Ce dispositif s’inscrivait dans le cadre plus global du « Plan automobile », une action massive de l’Etat en faveur du secteur automobile, que la crise financière de 2008 avait plongé, au niveau mondial, dans une crise sans précédent. Dans le cadre de ce plan, ont été introduits :

le prêt de 6,250Md€ aux constructeurs ;

une prime à la casse pour un montant de plus de 1 milliard d’euros ;

des garanties par OSEO pour plus de 900 M€ de crédits bancaires à 2 200 PME de la filière ;

la mise en place du Fonds de modernisation des équipementiers automobiles (FMEA), abondé à hauteur de 200 M€ par le FSI aux côtés de Renault et PSA pour 200M€ chacun.

La filière a également engagé un mouvement profond de structuration, sous l’égide de la Plateforme automobile, enceinte d’échanges et de travail collaboratif entre l’ensemble des acteurs, qui se déploie maintenant en région. Le FMEA est intervenu dans le capital de 15 sous-traitants stratégiques pour la filière automobile, pour un montant de 267,8 M€.

Ce plan, destiné à l’ensemble des acteurs, des constructeurs aux sous-traitants, a aujourd’hui rempli ses objectifs : il a permis à cette filière de résister puis de renouer avec une situation plus satisfaisante.

Alors que le marché européen reculait de -1,6%, le marché national des voitures particulières a progressé de 10,6 % en 2009 pour atteindre le niveau record de 2 300 000 immatriculations. En 2010, l’extinction progressive du dispositif a permis d’en amortir le contrecoup et le marché national a résisté pour atteindre 2 250 000 immatriculations.

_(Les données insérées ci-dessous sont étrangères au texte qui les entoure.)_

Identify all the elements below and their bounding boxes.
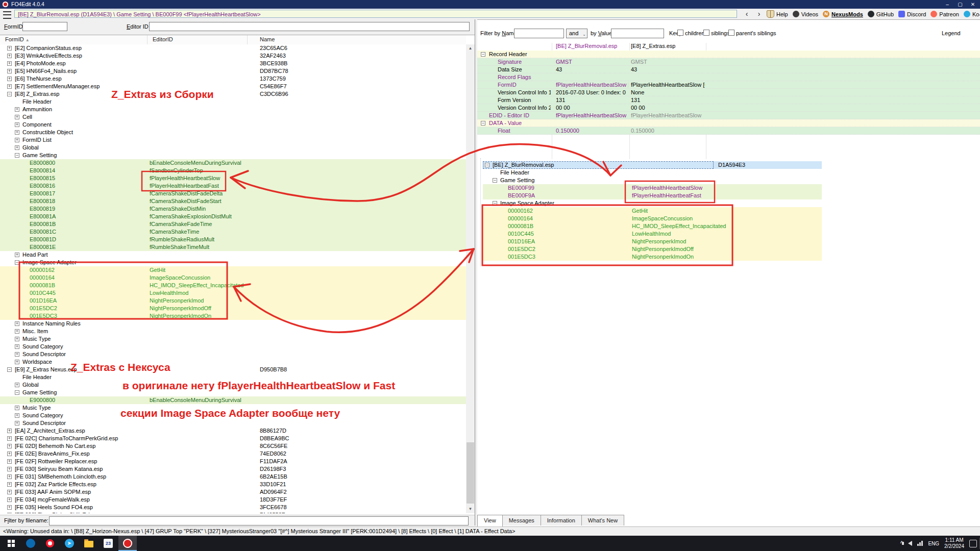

Depuis l’été 2009, la production automobile française se rétablit : en 2010, elle a progressé de 8,6 % par rapport à 2009 pour approcher 2 190 000 véhicules.

Après un exercice 2009 marqué par une forte contraction des échanges, les exportations de véhicules et d’équipements progressent en 2010 de respectivement 15,6 % et 19,2 %, permettant une réduction de 24 % du déficit commercial de la banche automobile (- 3,8 G€).

Cette progression de l’activité permet aux entreprises de la filière d’afficher des résultats 2010 positifs, après deux exercices conclus sur des difficultés importantes. Renault et PSA affichent pour 2010 une progression de leurs chiffres d’affaires de plus de 15 % et des résultats en forte amélioration.

Les équipementiers annoncent également de fortes progressions de leurs chiffres d’affaires et de leurs résultats 2010 (le chiffre d’affaires 2010 annoncé croît par exemple de 48% pour Faurecia, 24% pour Valeo ou 38% pour Plastic Omnium. Enfin). La situation des équipementiers de rang « 2 et plus » et des sous-traitants s’est également améliorée.

 

Pour autant, l’Etat reste extrêmement attentif à cette filière stratégique et y maintient ses efforts. Christine LAGARDE, ministre de l’Economie, des Finances et de l’Industrie, a ainsi demandé aux préfets de région de mettre en place, dans chaque région, un référent automobile, avec la mission d’informer les PME des évolutions en cours et d’approcher chacune d’elles afin de proposer un diagnostic stratégique éventuellement suivi d’un plan d’actions. Dans chaque région, des réunions d’information de la filière ont été organisées, pour rappeler les enjeux et présenter les outils mis à disposition des entreprises.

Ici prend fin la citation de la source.